Voor doemscenario’s over een grote stijging van broeikasgassen in de atmosfeer door de dooi van de diepgevroren bodems vol organisch materiaal, is volgens de onderzoekers geen aanleiding. Tegelijk staat, stellen ze, wel vast dat de uitstoot door dooiende permafrost wel eeuwen zal doorgaan en ook niet te remmen lijkt. Uiteindelijk is in de bevroren bodems tweemaal meer koolstof opgeslagen dan alles wat er nu in de atmosfeer zit aan koolstof in de vorm van kooldioxide. Daarvan, zegt Jorien Vonk van de universiteit van Utrecht, zal volgens de beste schattingen de komende eeuw tussen de 5 en 15% vrijkomen, als warmere bodems ontdooien en het ingevroren materiaal vergaat en CO2 en methaan vrijkomt. “Die natuurlijke uitstoot is maximaal een kwart van de uitstoot door het gebruik van kolen en olie.”
Volgens Vonk betekenen de nieuwe schattingen niet dat de ontdooiende poolbodems geen probleem vormen. “Integendeel. Het is een permanente bron van broeikasgas, waarmee in de internationale onderhandelingen over klimaatbeheersing rekening moet worden gehouden.” Dat het hele systeem abrupt zijn koolstofvoorraad loslaat, is onwaarschijnlijk.

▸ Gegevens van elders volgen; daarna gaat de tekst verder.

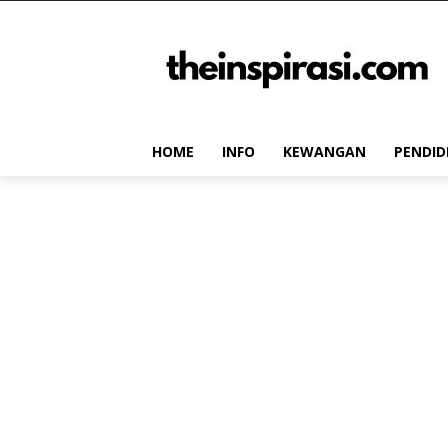
HOME
INFO
KEWANGAN
PENDID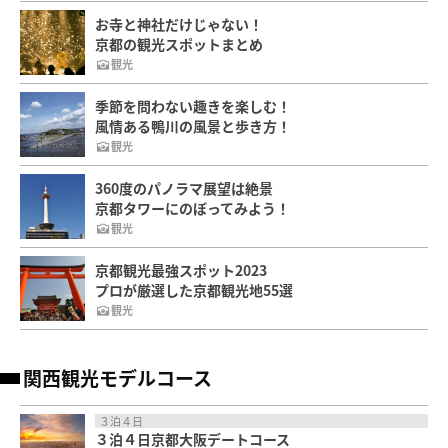
お寺と神社だけじゃない！
京都の観光スポットまとめ
観光
季節を問わない趣きを楽しむ！
風情ある鴨川の風景と歩き方！
観光
360度のパノラマ展望は絶景
京都タワーにのぼってみよう！
観光
京都観光最強スポット2023
プロが厳選した京都観光地55選
観光
関西観光モデルコース
３泊４日
３泊４日京都大阪デートコース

Dat komt onder meer doordat plaatselijke omstandigheden uiteindelijk de dooi bepalen, is het verhaal van de onderzoekers.
Hydroloog en permafrostkenner Han Dolman van de Vrije Universiteit in Amsterdam, niet betrokken bij de studie, noemt het stuk in Nature solide, maar vindt de conclusies te laconiek. “Zelfs als het gaat om maar eentiende van de menselijke uitstoot van broeikasgassen lijkt me dat een wezenlijke invloed hebben op het klimaatsysteem. Ik heb de indruk dat de auteurs net iets te nadrukkelijk willen ingaan tegen de populaire verhalen over de ramp die in het permafrost loert.”